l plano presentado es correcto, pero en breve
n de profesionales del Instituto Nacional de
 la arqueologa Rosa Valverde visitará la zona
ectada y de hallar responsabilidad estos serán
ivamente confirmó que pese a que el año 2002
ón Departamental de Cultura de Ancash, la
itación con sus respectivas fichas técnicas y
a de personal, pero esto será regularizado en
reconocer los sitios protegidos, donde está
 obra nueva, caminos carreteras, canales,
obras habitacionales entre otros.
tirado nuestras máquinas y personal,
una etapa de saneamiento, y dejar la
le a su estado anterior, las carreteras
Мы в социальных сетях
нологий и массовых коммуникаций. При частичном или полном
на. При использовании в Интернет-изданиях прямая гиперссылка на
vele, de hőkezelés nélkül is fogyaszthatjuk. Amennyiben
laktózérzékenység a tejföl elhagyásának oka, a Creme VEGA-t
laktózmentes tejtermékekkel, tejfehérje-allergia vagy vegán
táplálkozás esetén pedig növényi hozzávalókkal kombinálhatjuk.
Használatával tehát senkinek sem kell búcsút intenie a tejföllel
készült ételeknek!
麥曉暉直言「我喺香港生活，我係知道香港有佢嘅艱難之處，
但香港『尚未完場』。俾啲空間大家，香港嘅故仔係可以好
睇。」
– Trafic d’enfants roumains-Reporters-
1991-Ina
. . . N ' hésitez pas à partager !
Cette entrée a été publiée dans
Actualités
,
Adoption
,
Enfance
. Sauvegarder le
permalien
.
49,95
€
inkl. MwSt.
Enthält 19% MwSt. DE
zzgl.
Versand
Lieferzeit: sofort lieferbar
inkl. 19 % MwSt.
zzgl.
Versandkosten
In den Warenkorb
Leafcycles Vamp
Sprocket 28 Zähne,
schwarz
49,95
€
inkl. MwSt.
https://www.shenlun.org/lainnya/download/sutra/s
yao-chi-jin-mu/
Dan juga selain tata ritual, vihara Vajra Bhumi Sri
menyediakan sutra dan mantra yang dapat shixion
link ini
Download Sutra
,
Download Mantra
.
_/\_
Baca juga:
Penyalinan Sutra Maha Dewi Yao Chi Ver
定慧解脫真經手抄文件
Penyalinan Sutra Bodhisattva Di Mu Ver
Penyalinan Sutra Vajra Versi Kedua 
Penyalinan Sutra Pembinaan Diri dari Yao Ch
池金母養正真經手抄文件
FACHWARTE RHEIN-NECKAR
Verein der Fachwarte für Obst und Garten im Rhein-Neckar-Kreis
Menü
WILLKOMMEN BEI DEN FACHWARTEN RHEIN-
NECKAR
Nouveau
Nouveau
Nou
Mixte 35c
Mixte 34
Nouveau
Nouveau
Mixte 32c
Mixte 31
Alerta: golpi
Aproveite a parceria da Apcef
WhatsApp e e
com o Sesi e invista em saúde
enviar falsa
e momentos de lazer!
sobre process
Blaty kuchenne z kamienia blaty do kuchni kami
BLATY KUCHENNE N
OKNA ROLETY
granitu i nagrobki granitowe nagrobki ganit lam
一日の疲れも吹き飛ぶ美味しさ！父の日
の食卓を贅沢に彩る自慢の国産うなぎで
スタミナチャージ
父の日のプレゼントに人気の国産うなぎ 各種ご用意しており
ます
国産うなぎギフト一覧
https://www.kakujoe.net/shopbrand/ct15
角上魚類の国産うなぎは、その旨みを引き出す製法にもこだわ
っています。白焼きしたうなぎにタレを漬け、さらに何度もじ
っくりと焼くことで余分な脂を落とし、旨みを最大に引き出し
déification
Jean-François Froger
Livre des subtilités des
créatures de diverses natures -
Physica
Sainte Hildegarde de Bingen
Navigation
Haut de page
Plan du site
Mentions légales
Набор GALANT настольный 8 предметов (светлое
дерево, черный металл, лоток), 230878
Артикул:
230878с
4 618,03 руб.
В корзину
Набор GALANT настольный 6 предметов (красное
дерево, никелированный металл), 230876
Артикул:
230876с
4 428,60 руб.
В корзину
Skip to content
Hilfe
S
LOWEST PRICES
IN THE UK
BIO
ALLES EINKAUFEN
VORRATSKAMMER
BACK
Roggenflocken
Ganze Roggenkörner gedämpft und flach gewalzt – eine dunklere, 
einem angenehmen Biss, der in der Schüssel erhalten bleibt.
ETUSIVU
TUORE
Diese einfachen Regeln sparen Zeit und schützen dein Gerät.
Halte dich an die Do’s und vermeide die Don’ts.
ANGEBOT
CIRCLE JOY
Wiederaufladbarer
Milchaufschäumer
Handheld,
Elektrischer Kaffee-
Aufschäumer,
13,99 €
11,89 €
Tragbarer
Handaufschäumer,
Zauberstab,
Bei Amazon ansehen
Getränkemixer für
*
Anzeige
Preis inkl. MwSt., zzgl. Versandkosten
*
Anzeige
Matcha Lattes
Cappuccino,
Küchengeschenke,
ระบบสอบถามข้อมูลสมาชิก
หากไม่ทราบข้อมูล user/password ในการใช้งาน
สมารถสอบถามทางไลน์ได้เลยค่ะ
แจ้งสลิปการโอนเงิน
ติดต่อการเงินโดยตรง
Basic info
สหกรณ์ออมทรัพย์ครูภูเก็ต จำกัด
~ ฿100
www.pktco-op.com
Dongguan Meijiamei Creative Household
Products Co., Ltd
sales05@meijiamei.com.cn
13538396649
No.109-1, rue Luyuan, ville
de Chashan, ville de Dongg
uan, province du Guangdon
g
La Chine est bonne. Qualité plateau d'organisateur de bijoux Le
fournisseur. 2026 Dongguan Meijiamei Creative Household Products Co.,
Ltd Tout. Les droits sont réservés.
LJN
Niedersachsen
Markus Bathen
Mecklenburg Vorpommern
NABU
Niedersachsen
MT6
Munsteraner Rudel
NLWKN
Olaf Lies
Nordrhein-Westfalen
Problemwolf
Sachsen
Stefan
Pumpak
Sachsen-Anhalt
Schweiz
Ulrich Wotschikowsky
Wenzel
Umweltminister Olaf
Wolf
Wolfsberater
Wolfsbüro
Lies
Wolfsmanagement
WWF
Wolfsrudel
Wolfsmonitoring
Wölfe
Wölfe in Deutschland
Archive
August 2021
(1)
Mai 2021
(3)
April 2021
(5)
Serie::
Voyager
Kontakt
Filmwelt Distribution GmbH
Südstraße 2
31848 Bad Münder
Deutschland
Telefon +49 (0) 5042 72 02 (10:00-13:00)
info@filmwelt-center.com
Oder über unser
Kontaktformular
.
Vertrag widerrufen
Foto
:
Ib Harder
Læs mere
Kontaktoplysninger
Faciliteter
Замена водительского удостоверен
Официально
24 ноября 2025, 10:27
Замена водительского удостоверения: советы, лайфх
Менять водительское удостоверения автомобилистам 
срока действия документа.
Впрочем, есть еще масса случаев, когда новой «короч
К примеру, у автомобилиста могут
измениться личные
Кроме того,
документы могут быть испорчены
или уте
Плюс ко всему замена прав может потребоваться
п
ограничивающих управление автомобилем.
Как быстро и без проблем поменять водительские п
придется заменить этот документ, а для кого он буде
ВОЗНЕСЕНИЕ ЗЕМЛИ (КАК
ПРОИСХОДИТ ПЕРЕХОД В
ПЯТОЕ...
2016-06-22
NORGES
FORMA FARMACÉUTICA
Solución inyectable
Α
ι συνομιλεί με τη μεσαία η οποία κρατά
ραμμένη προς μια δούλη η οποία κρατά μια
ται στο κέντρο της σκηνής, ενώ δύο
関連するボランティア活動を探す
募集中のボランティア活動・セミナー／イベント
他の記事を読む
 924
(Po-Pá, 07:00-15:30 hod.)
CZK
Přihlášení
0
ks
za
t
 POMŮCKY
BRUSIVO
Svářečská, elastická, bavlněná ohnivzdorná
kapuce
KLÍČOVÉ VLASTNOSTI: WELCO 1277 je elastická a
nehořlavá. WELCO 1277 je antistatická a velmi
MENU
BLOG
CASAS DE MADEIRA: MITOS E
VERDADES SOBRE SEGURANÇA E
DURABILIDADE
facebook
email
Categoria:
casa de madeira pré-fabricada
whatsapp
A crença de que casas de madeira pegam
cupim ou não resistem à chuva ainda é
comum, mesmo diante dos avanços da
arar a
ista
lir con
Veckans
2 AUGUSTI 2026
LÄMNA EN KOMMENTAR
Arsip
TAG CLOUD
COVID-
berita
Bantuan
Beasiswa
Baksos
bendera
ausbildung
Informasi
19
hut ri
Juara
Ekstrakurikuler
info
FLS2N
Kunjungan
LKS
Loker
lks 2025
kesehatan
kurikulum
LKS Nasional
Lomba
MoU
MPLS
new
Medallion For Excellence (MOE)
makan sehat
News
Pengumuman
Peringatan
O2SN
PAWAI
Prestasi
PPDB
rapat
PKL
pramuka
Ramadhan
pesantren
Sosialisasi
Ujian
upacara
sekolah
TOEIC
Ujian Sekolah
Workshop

YOUR GOAL –
Beginning at the line with "BLATY KUCHENNE N" and ending at the line with "Набор GALANT настольный 8 предметов (светлое", reproduce each line of the data above exactly, and add no other lines.

ANSWER SECTION –
BLATY KUCHENNE N
OKNA ROLETY
granitu i nagrobki granitowe nagrobki ganit lam
一日の疲れも吹き飛ぶ美味しさ！父の日
の食卓を贅沢に彩る自慢の国産うなぎで
スタミナチャージ
父の日のプレゼントに人気の国産うなぎ 各種ご用意しており
ます
国産うなぎギフト一覧
https://www.kakujoe.net/shopbrand/ct15
角上魚類の国産うなぎは、その旨みを引き出す製法にもこだわ
っています。白焼きしたうなぎにタレを漬け、さらに何度もじ
っくりと焼くことで余分な脂を落とし、旨みを最大に引き出し
déification
Jean-François Froger
Livre des subtilités des
créatures de diverses natures -
Physica
Sainte Hildegarde de Bingen
Navigation
Haut de page
Plan du site
Mentions légales
Набор GALANT настольный 8 предметов (светлое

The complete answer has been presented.